I froze. Physically locked in place, and emotionally stiff. My insides were as shattered as the dish I ate breakfast on earlier that morning. My mother saw what happened, heard my story, and yet she was making me clean up the mess.
I froze, until my mother snapped me out of it and made me bend down to pick up large shards and sweep up the rest. When we had finished cleaning the floor, she told me I could leave, and I ran to my room and hid under my blanket.
That day was the last day that I showed emotion to anyone. I stopped trusting her, my aunt, uncle and cousins. I stopped trusting anyone that day. Whenever someone asked how I was, I gave an automatic "I'm fine" and redirected the conversation away from me. When anyone would try and press to see how I was doing, I shut down. I began crying regularly that day, and whenever something happened that I had no control over, I would cry. My parents would both berate me for crying, saying I was "so emotional", and that I never cried like this as a baby. They would threaten to and follow through with taking away my PlayStation, books, maps, stuffed animals, and not give them back to me until years later. They would kick me out of the house, until they realized that I was just sitting at the foot of the driveway and all the neighbors could see me crying.

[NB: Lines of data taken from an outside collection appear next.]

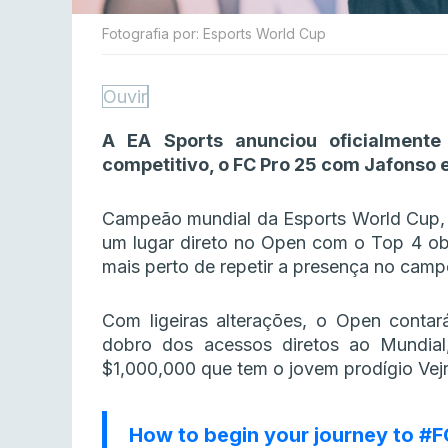
Fotografia por: Esports World Cup
Ouvir
A EA Sports anunciou oficialment
competitivo, o FC Pro 25 com Jafonso 
Campeão mundial da Esports World Cup, 
um lugar direto no Open com o Top 4 ob
mais perto de repetir a presença no cam
Com ligeiras alterações, o Open conta
dobro dos acessos diretos ao Mundial
$1,000,000 que tem o jovem prodígio Ve
How to begin your journey to
#F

When I was 13, they yelled and threatened to send me to therapy, because I was an 'ungrateful, whiny brat, who complained about anything and everything', and that the therapist would see that I was just acting out for attention, and they would know that I was lying about any of my problems. I never did get sent to a therapist, and withdrew inside myself. The only times I was ever happy was on camping trips with the scouts (my parents never attended anything after I turned 11), and occasionally at school. I stopped trusting authority figures, and the few that I did end up trusting, never got to know me well enough, or cared enough to actually ask why I was so quiet and sad all of the time.

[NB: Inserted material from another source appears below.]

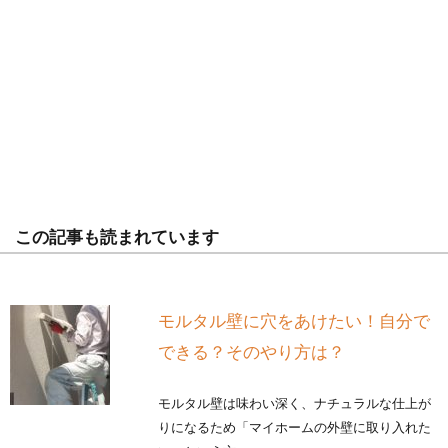
この記事も読まれています
モルタル壁に穴をあけたい！自分で
できる？そのやり方は？
モルタル壁は味わい深く、ナチュラルな仕上が
りになるため「マイホームの外壁に取り入れた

I wish I could say there is a happy ending to this tale, that I finally gained the courage to leave and run to the other side of the country and stay NC with them. But I haven't. I went to college 3 hours away, which was the furthest they would let me go and still pay for it. I was told which major I should sign up for by them, and in trying to minimize any conflict with them, I just went along with it. I met some good friends at college, and was finally able to loosen their grip on me, but I never felt that I had any control over my future. I didn't have a support system to help me get away from their grip. I graduated college and moved back in with them and am still here. I tried therapy a few years ago, but had a traumatic experience when the billing department sent my bill with detailed information on my diagnosis and appointments directly to my mother, and I haven't been back to one since.

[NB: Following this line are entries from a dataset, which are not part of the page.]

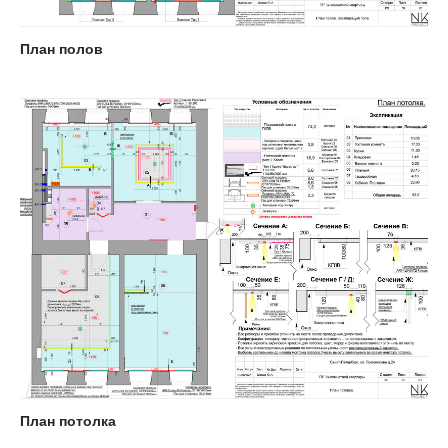
План полов
План потолка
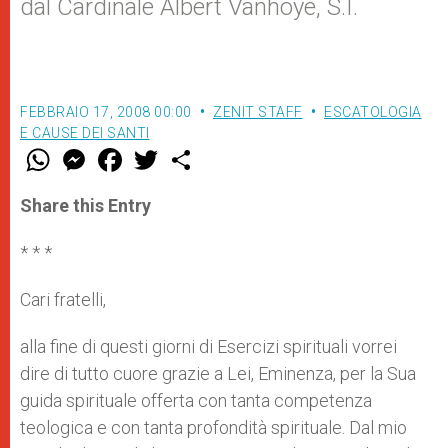
dal Cardinale Albert Vanhoye, S.I.
FEBBRAIO 17, 2008 00:00
ZENIT STAFF
ESCATOLOGIA
E CAUSE DEI SANTI
W
M
F
T
S
h
e
a
w
h
a
s
c
i
a
t
s
e
t
r
Share this Entry
s
e
b
t
e
A
n
o
e
p
g
o
r
* * *
p
e
k
r
Cari fratelli,
alla fine di questi giorni di Esercizi spirituali vorrei
dire di tutto cuore grazie a Lei, Eminenza, per la Sua
guida spirituale offerta con tanta competenza
teologica e con tanta profondità spirituale. Dal mio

I have spiraled in and out of depressive, anxiety-ridden states for the past 15 years, and have near-constant suicidal thoughts. I've managed to ignore them, but they are always there, like a parasite, eating away at my will to live. I don't have enough income right now to support myself independently, and certainly not to afford therapy visits on my own. But I am trying to at least write down my horrible stories and share them with a group of anonymous internet names who have been nothing but supportive with my previous posts. This sub was the reason that the fog of why I hated myself and my family has been lifted, and the reason that I am trying to do anything to get myself out of this, so I thank you as a whole and individually for existing as a safe place to share things like this.